Euler2 (a custom-defined procedure for two-dimensional systems)
DO NOT CHANGE ANYTHING IN THE FOLLOWING INPUT REGION - YOU HAVE BEEN WARNED !!!
> Euler2 := proc( MODEL, IC, DOMAIN, N )
> local a, b, dt, dx, dy, f, g, i, ode1, ode2, tt, xx, yy, LISTpts, vars;
> ode1 := op(1,MODEL);
> ode2 := op(2,MODEL);
> vars := (op(2,lhs(ode1) ), op([1,0],lhs(ode1) ), op([1,0],lhs(ode2) ) );
> f := unapply( rhs(ode1), vars );
> g := unapply( rhs(ode2), vars );
> a := op(1,rhs(DOMAIN)); b := op(2,rhs(DOMAIN));
> dt := (b-a)/N;
> tt := a;
> xx := subs( IC, vars[2](a) );
> yy := subs( IC, vars[3](a) );
> #yy := rhs(IC);
> LISTpts := [ tt, xx, yy ];
> for i from 1 to N do
> dx := evalf( f(tt,xx,yy) ) * dt;
> dy := evalf( g(tt,xx,yy) ) * dt;
> xx := xx + dx;
> yy := yy + dy;
> tt := tt + dt;
> LISTpts := LISTpts, [ tt, xx, yy ];
> od;
> RETURN( [ LISTpts ] );
> end:
DO NOT CHANGE ANYTHING IN THE PRECEDING INPUT REGION - YOU HAVE BEEN WARNED !!!
>
Let's recall what we are working with.
> MODEL;
> IC;
> VAR;
> DOMAIN ;
The number of steps to be used in Euler's method is
> Nsteps := 6;
>
The points generated by Euler's method are
> ptsE := Euler2( MODEL, IC, DOMAIN, Nsteps );
>
These data points can be used to create an approximate phase portrait as follows:
> ptsXY := [ seq( [ pt[2], pt[3] ], pt=ptsE ) ]:
> XYplot := plot( ptsXY, color = GREEN, thickness = 2 ):
> XYplot;
>
Another way to view the approximate solution is to overlay the computed solution on the direction field (and Maple's phase portrait).
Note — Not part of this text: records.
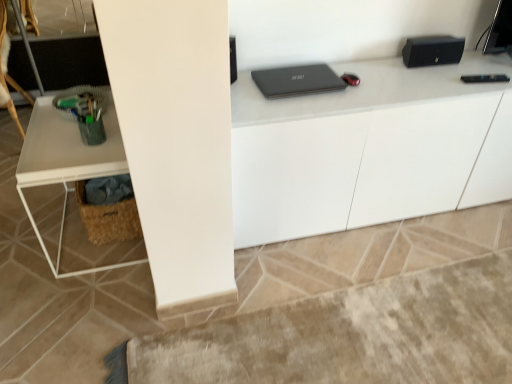 Question: From the image's perspective, is white glossy cabinet at upper center, which appears as the first computer desk when viewed from the right, above white matte table at left, which is the 1th computer desk from left to right?

Choices:
 (A) no
 (B) yes

Answer: (B)

Question: Is white glossy cabinet at upper center, which appears as the first computer desk when viewed from the right, closer to camera compared to white matte table at left, which is the 1th computer desk from left to right?

Choices:
 (A) no
 (B) yes

Answer: (A)

Question: Is white glossy cabinet at upper center, which appears as the first computer desk when viewed from the right, outside white matte table at left, which is the 1th computer desk from left to right?

Choices:
 (A) no
 (B) yes

Answer: (B)

Question: Would you consider white glossy cabinet at upper center, the second computer desk when ordered from left to right, to be distant from white matte table at left, which is the 1th computer desk from left to right?

Choices:
 (A) yes
 (B) no

Answer: (B)

Question: Does white glossy cabinet at upper center, which appears as the first computer desk when viewed from the right, have a greater height compared to white matte table at left, which is the 1th computer desk from left to right?

Choices:
 (A) no
 (B) yes

Answer: (B)

Question: Could you tell me if white glossy cabinet at upper center, the second computer desk when ordered from left to right, is turned towards white matte table at left, which is the 1th computer desk from left to right?

Choices:
 (A) yes
 (B) no

Answer: (B)

Question: Is white glossy cabinet at upper center, the second computer desk when ordered from left to right, not close to woven brown basket at lower left?

Choices:
 (A) no
 (B) yes

Answer: (A)

Question: From a real-world perspective, is white glossy cabinet at upper center, the second computer desk when ordered from left to right, physically above woven brown basket at lower left?

Choices:
 (A) yes
 (B) no

Answer: (A)

Question: Would you say white glossy cabinet at upper center, the second computer desk when ordered from left to right, contains woven brown basket at lower left?

Choices:
 (A) yes
 (B) no

Answer: (B)

Question: Is white glossy cabinet at upper center, the second computer desk when ordered from left to right, turned away from woven brown basket at lower left?

Choices:
 (A) yes
 (B) no

Answer: (B)

Question: Is white glossy cabinet at upper center, the second computer desk when ordered from left to right, not inside woven brown basket at lower left?

Choices:
 (A) yes
 (B) no

Answer: (A)

Question: Can you confirm if white glossy cabinet at upper center, the second computer desk when ordered from left to right, is shorter than woven brown basket at lower left?

Choices:
 (A) yes
 (B) no

Answer: (B)

Question: Is wooden swivel chair at left further to camera compared to woven brown basket at lower left?

Choices:
 (A) no
 (B) yes

Answer: (B) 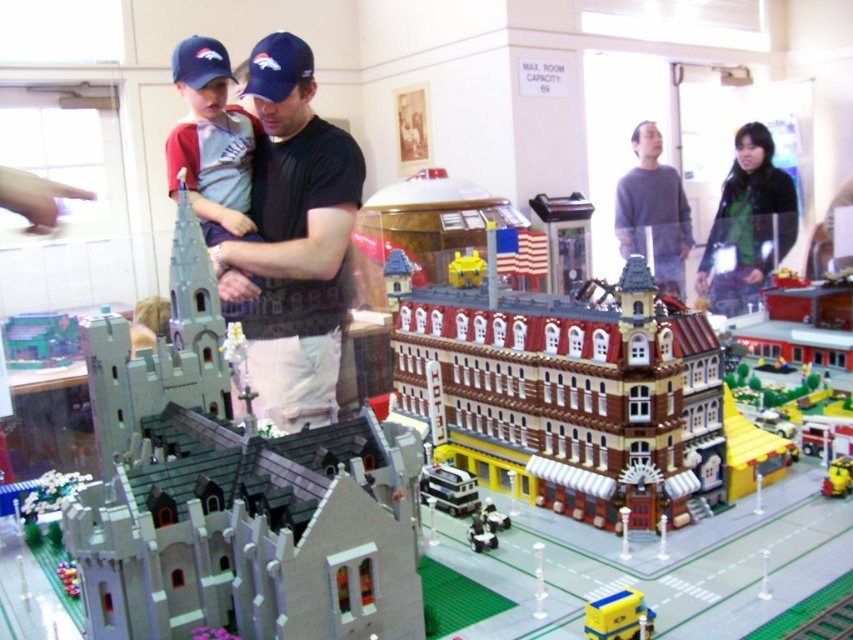 You are a Lego figure standing on the green Lego baseplate. You see the gray sweater at upper center and the yellow plastic car at center. Which object is taller?

The gray sweater at upper center is taller than the yellow plastic car at center according to the description.

You are a Lego figure standing on the green Lego baseplate. You see the gray sweater at upper center and the yellow plastic car at center. Which object is closer to you?

The gray sweater at upper center is closer to you because it is further to the viewer than the yellow plastic car at center. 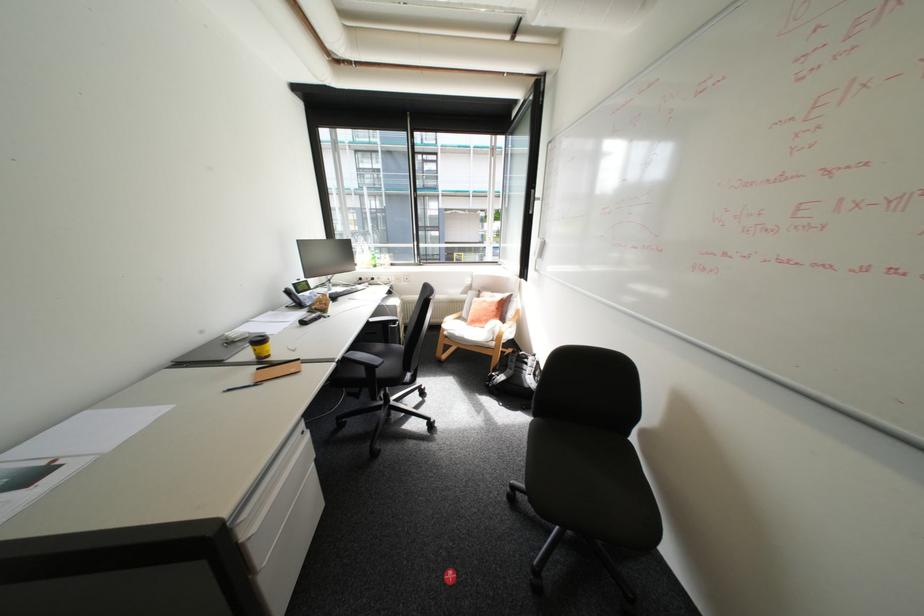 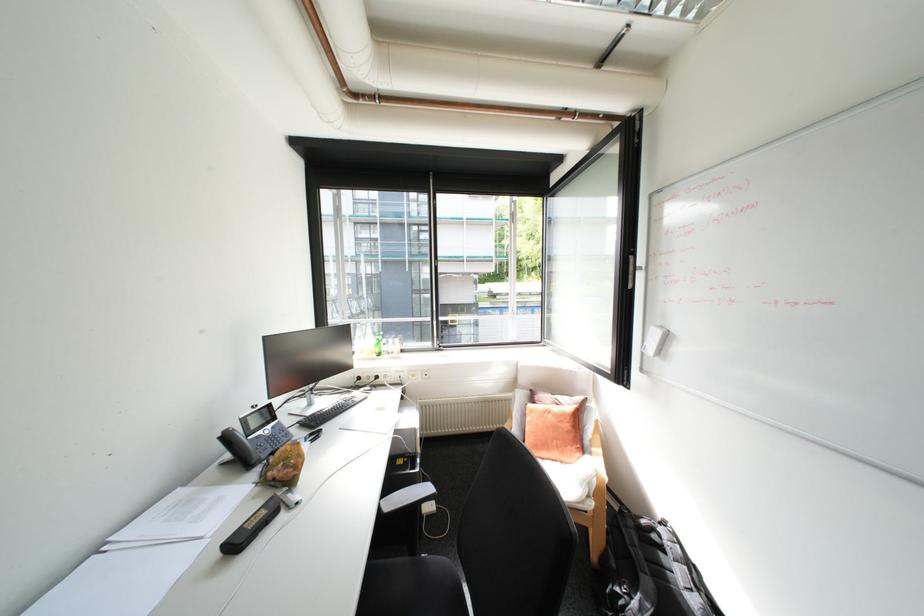 The point at [507,376] is marked in the first image. Where is the corresponding point in the second image?

(640, 598) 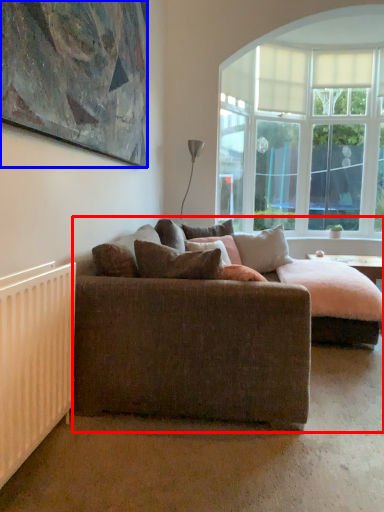 Question: Which of the following is the farthest to the observer, studio couch (highlighted by a red box) or picture frame (highlighted by a blue box)?

Choices:
 (A) studio couch
 (B) picture frame

Answer: (A) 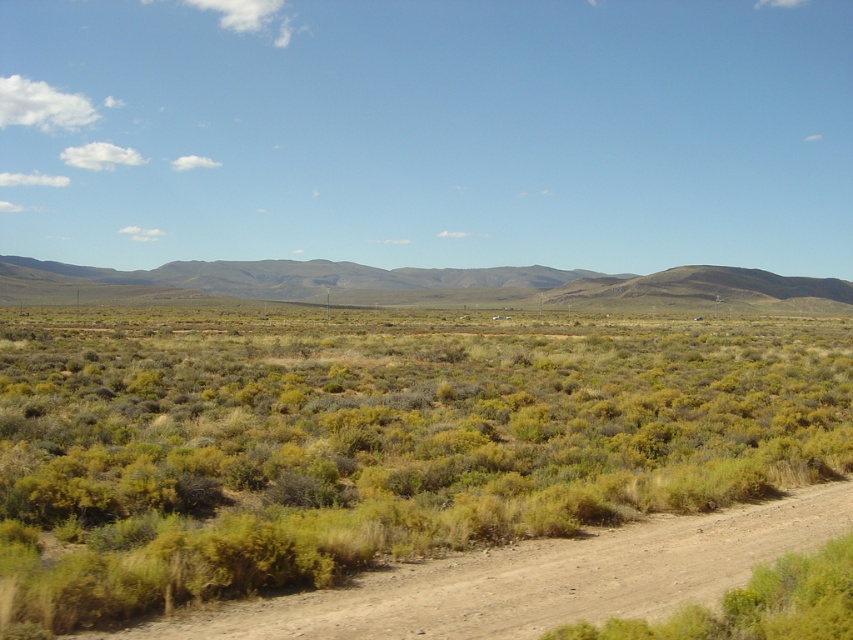 Between brown dirt track at lower center and brown/dry grassy at center, which one has more height?

brown/dry grassy at center is taller.

Can you confirm if brown dirt track at lower center is bigger than brown/dry grassy at center?

Incorrect, brown dirt track at lower center is not larger than brown/dry grassy at center.

The width and height of the screenshot is (853, 640). In order to click on brown dirt track at lower center in this screenshot , I will do (534, 579).

Between point (450, 467) and point (459, 273), which one is positioned in front?

Point (450, 467) is more forward.

Is green shrubbery at center below brown/dry grassy at center?

Yes, green shrubbery at center is below brown/dry grassy at center.

Which is behind, point (426, 445) or point (347, 275)?

Positioned behind is point (347, 275).

The image size is (853, 640). In order to click on green shrubbery at center in this screenshot , I will do `click(372, 444)`.

Does green shrubbery at center have a larger size compared to brown dirt track at lower center?

Yes, green shrubbery at center is bigger than brown dirt track at lower center.

Does green shrubbery at center lie in front of brown dirt track at lower center?

No, green shrubbery at center is further to the viewer.

Describe the element at coordinates (372, 444) in the screenshot. The height and width of the screenshot is (640, 853). I see `green shrubbery at center` at that location.

I want to click on green shrubbery at center, so click(372, 444). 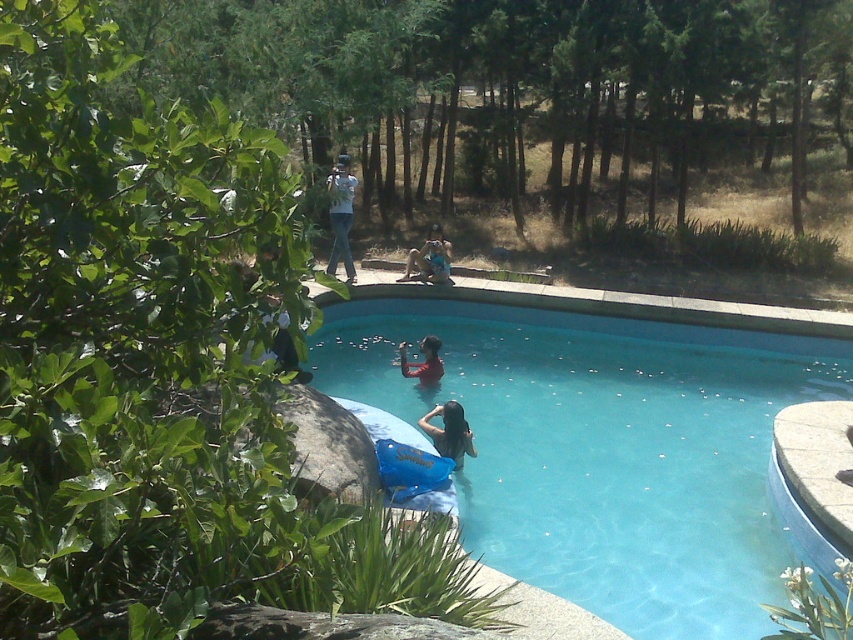 Between white cotton shirt at upper center and blue fabric at center, which one appears on the left side from the viewer's perspective?

white cotton shirt at upper center

Can you confirm if white cotton shirt at upper center is bigger than blue fabric at center?

Yes.

Does point (332, 173) lie in front of point (437, 257)?

No.

I want to click on white cotton shirt at upper center, so click(341, 216).

Which is more to the right, transparent blue water at center or matte red shirt at center?

transparent blue water at center

Is transparent blue water at center shorter than matte red shirt at center?

Yes.

Is point (641, 557) positioned after point (403, 349)?

No, (641, 557) is in front of (403, 349).

Find the location of a particular element. Image resolution: width=853 pixels, height=640 pixels. transparent blue water at center is located at coordinates (602, 442).

Based on the photo, is white cotton shirt at upper center above matte red shirt at center?

Yes, white cotton shirt at upper center is above matte red shirt at center.

What do you see at coordinates (341, 216) in the screenshot?
I see `white cotton shirt at upper center` at bounding box center [341, 216].

What are the coordinates of `white cotton shirt at upper center` in the screenshot? It's located at (341, 216). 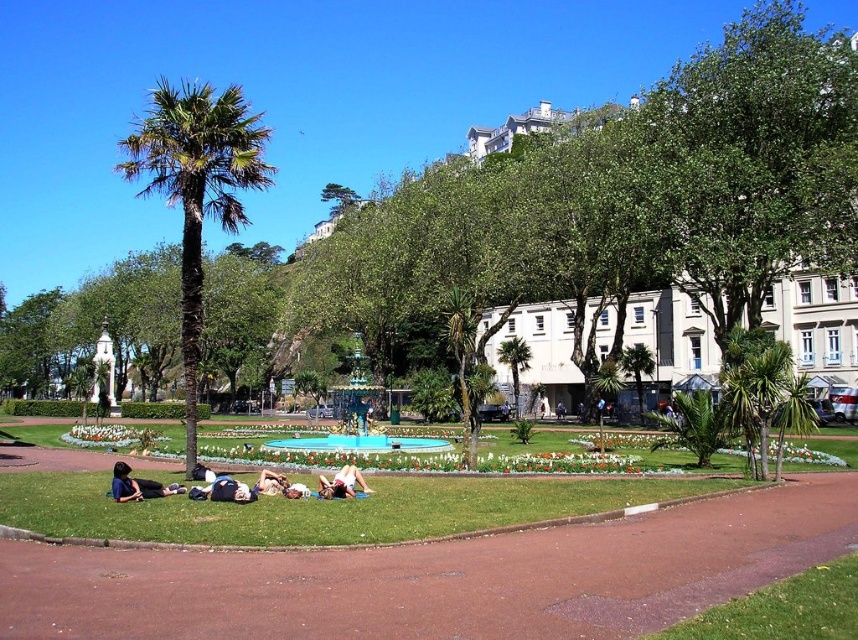 Question: Estimate the real-world distances between objects in this image. Which object is farther from the dark blue fabric at lower left?

Choices:
 (A) white cotton shirt at center
 (B) green leafy palm tree at left
 (C) green leafy palm tree at center

Answer: (B)

Question: Is dark blue fabric at lower left bigger than green leafy palm tree at center?

Choices:
 (A) yes
 (B) no

Answer: (B)

Question: Does white cotton shirt at center have a larger size compared to white fabric person at center?

Choices:
 (A) no
 (B) yes

Answer: (A)

Question: Which point is closer to the camera taking this photo?

Choices:
 (A) (242, 184)
 (B) (384, 451)
 (C) (275, 474)

Answer: (C)

Question: Does green leafy palm tree at center appear on the left side of white cotton shirt at center?

Choices:
 (A) no
 (B) yes

Answer: (A)

Question: Among these objects, which one is farthest from the camera?

Choices:
 (A) green leafy palm tree at center
 (B) dark blue fabric at lower left
 (C) white cotton shirt at center
 (D) blue glass pool at center

Answer: (A) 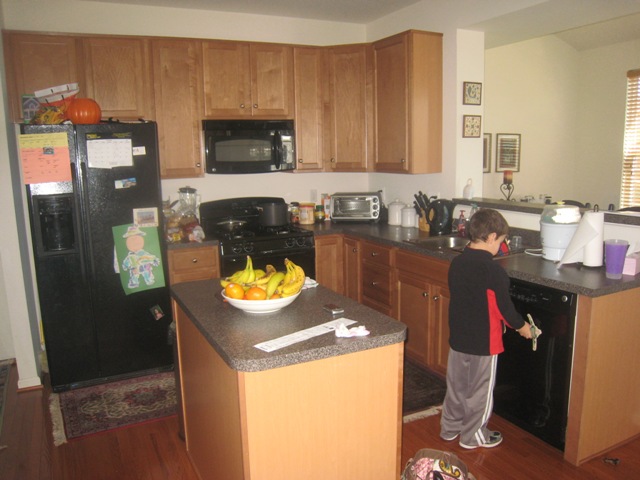 This screenshot has width=640, height=480. I want to click on bowl, so point(266,302). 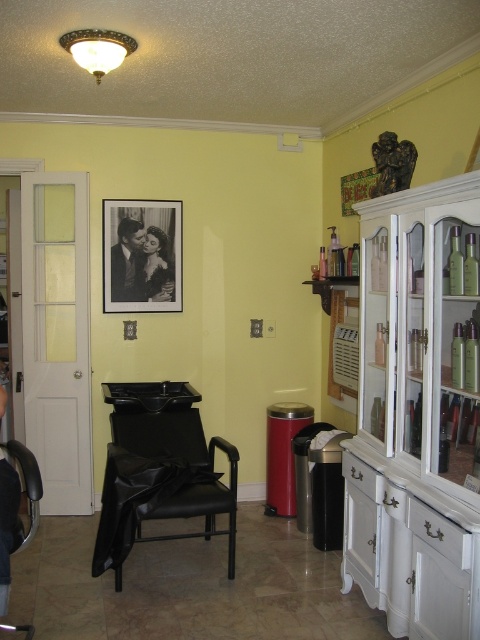 You are a customer entering the salon and see the black paper at upper center and the black leather armchair at lower left. Which object is located to the right of the other?

The black paper at upper center is positioned on the right side of black leather armchair at lower left.

You are a customer entering the salon and need to choose between the black leather armchair at center and the black leather armchair at lower left. Which chair offers more seating space?

The black leather armchair at center has a larger width than the black leather armchair at lower left, so it offers more seating space.

You are a customer entering the salon and need to reach the white glossy cabinet at right to grab a brochure. The salon has a 6 feet wide entrance. Can you safely walk through the entrance to reach the cabinet?

The white glossy cabinet at right is 6.52 feet away from the camera. Since the entrance is 6 feet wide, the customer can safely walk through the entrance to reach the cabinet as the distance to the cabinet is greater than the entrance width. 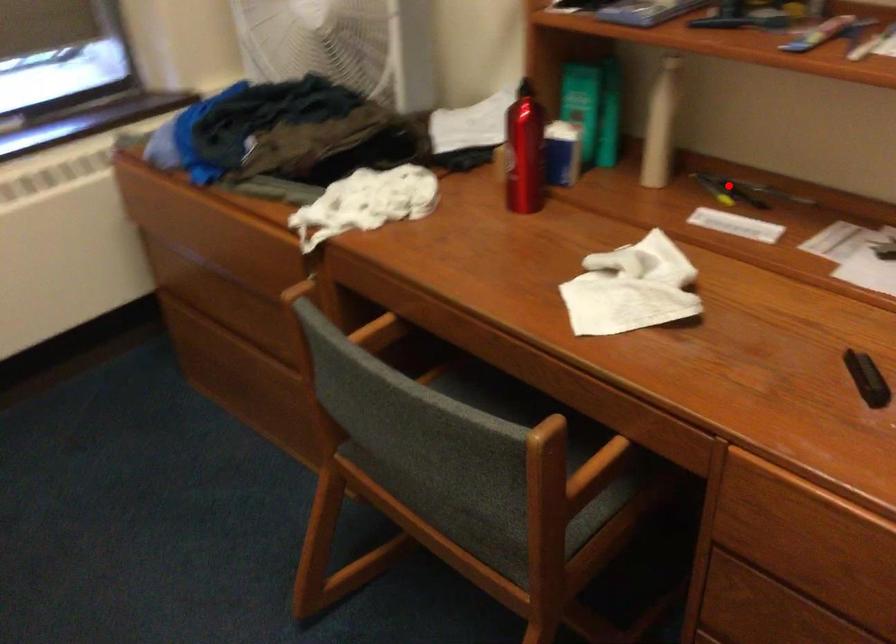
> display( [ DIRplot, PHASEplot, XYplot ] );
>
Now, increase the time domain to show the solution for t=15. Recompute the Euler solution with 6 steps (dt=2.5). Next, compute the Euler solution with dt=0.25; how do these two solutions compare?